雨が降ってしまうと、天の川を渡れなくなってしまう織姫と彦星。新古今和歌集には「七夕の日に二人を哀れんで、カササギという鳥が翼を連ねて、天の川に橋をかけた」と記されているという。
カササギとはカラスの仲間である。図ったかのように、2つの星のすぐ近くには「カラス座」という星座が控えている。東洋と西洋のいわれが計算されたかのように、奇跡的な配置をしているのである。
●2人の間にはキューピッドの矢があった
織姫のベガと彦星のアルタイルの間には「や座」という星がある。弓矢の矢の形をした星座で、一説には愛の神キューピッドが放った矢であるともいわれている。これも西洋と東洋の伝説が見事に一致した例である。

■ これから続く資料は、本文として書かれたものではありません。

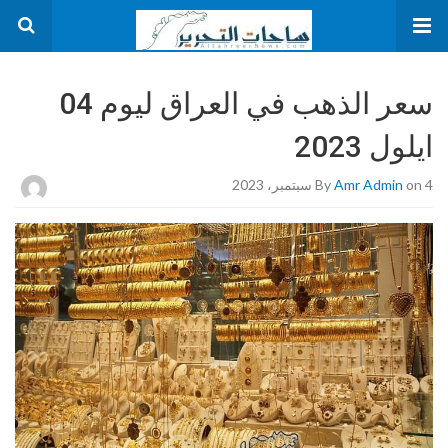
سعر الذهب في العراق ليوم 04
ايلول 2023
on 4 سبتمبر، 2023
Amr Admin
By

こうした話がいくつも残るのは、夏の星座には、国や時代を問わずロマンティックな輝きを感じられる力がある証拠だろう。
■天体観測のすすめ

星には単純な瞬きの美しさだけではなく、さまざまな伝説やいわれがある。天文学やギリシャ神話など星にまつわる分野から夜空を眺めてみると、ユニークな考察や解釈も生まれ、天体観測がより楽しめる。
キャンプの夜は長い。大切な仲間や家族と星をめぐる夜話を楽しんでみてはいかがだろうか。